◆ **To do**
Take the line containing "Coming of Age / Multiple Timelines / Magical" and every line after it to the end of the records, and copy them exactly, excluding pictures.

(Page-level text extractions)
= Beginning of Section =

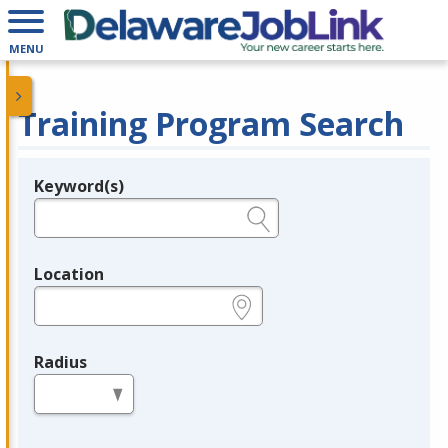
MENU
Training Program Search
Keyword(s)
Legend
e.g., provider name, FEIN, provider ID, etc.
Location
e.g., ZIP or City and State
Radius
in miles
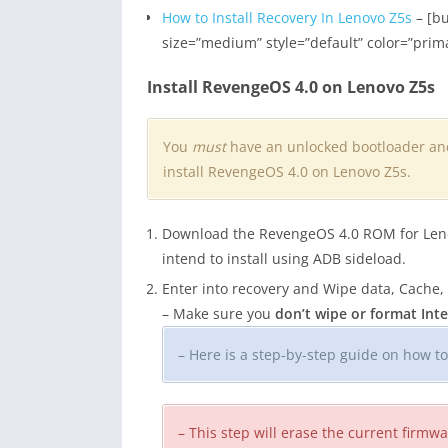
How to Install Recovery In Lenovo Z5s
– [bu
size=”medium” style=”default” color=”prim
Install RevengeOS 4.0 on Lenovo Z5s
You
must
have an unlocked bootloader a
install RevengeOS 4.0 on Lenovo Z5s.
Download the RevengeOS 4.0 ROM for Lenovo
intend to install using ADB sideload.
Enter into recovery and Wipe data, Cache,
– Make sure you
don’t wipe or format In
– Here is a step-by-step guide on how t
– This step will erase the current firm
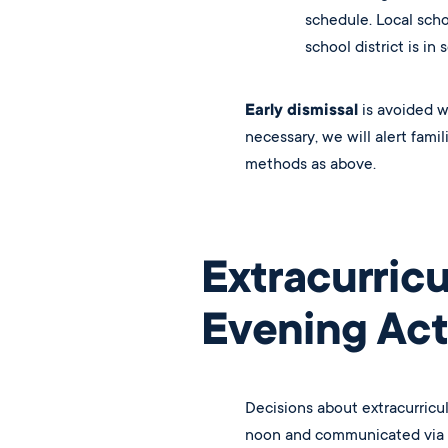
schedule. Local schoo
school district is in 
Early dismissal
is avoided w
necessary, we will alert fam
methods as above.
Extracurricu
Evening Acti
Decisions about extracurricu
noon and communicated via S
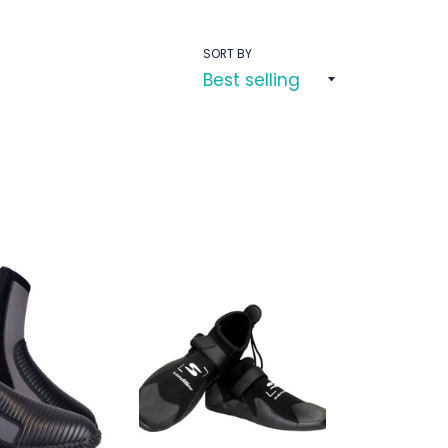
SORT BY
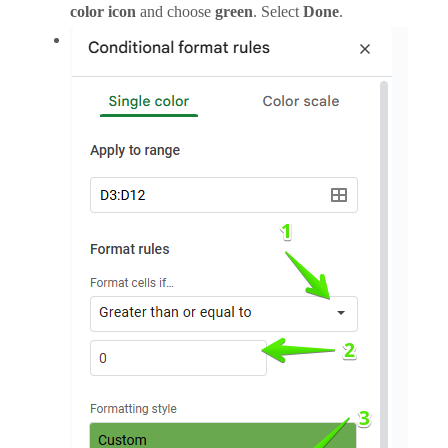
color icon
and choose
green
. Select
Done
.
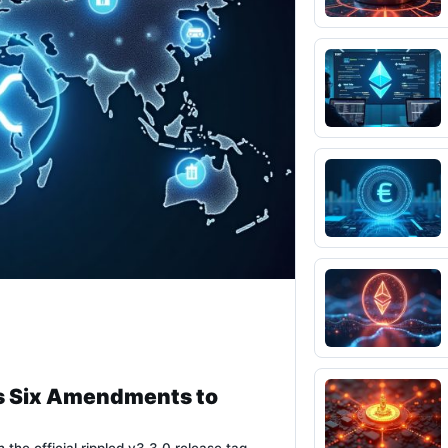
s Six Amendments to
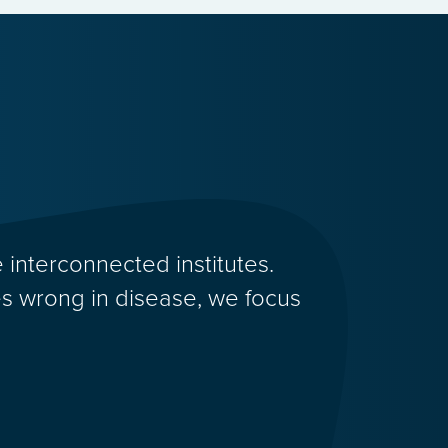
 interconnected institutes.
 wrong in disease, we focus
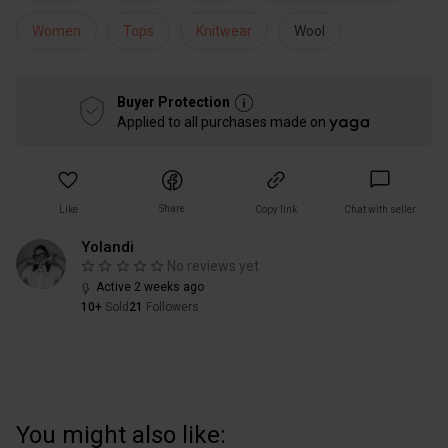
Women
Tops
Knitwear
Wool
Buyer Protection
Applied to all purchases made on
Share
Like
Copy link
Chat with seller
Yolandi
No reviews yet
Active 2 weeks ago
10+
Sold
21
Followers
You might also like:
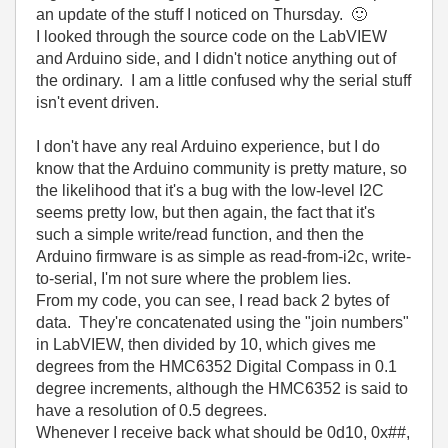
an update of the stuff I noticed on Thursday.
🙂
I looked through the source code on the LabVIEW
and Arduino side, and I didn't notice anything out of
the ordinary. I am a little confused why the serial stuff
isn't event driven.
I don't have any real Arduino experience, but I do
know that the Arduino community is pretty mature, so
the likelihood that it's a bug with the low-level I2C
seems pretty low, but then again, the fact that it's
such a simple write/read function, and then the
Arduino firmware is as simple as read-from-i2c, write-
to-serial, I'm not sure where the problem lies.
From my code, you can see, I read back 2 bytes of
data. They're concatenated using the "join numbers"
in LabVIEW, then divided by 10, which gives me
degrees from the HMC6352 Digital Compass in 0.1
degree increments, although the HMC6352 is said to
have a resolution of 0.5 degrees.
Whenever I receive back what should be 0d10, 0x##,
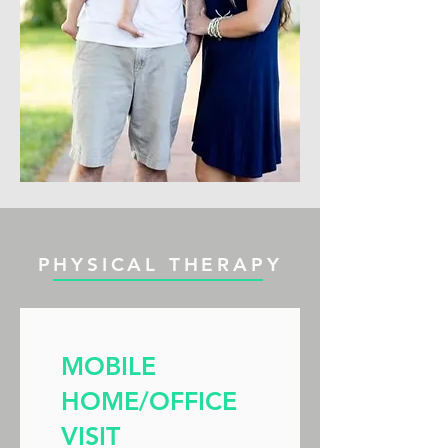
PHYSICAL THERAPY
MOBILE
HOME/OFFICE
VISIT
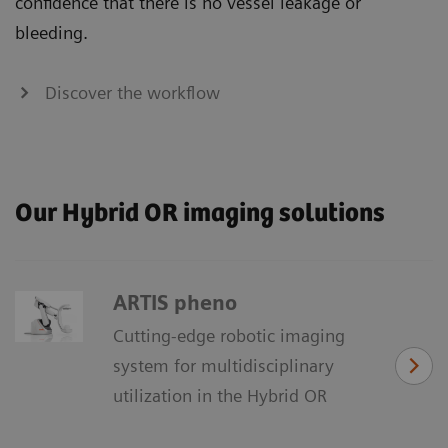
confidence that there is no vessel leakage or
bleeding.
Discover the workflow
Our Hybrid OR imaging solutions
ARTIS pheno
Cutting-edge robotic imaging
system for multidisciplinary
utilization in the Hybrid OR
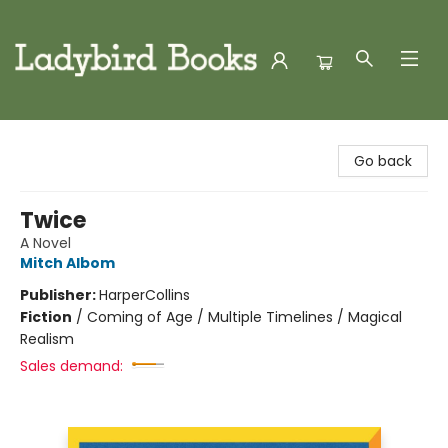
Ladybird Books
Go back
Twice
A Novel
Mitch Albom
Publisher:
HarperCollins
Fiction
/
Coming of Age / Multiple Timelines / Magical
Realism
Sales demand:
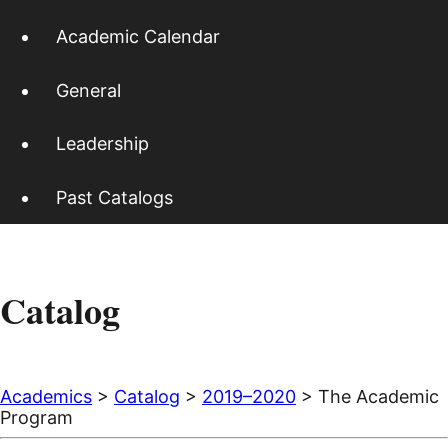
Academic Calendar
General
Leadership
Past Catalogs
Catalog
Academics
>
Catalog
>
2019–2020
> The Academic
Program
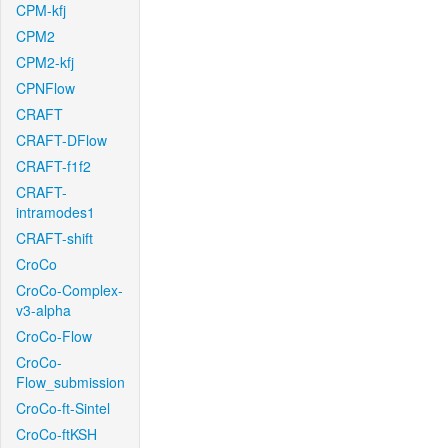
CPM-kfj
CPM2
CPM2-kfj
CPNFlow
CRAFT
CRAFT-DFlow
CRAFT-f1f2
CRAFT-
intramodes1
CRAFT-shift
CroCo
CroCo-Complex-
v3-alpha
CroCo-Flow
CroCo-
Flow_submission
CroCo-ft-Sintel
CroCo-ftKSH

= End of Section =

◆ **Response**
Coming of Age / Multiple Timelines / Magical
Realism
Sales demand:
Academic Calendar
General
Leadership
Past Catalogs
Catalog
Academics
>
Catalog
>
2019–2020
> The Academic
Program
CPM-kfj
CPM2
CPM2-kfj
CPNFlow
CRAFT
CRAFT-DFlow
CRAFT-f1f2
CRAFT-
intramodes1
CRAFT-shift
CroCo
CroCo-Complex-
v3-alpha
CroCo-Flow
CroCo-
Flow_submission
CroCo-ft-Sintel
CroCo-ftKSH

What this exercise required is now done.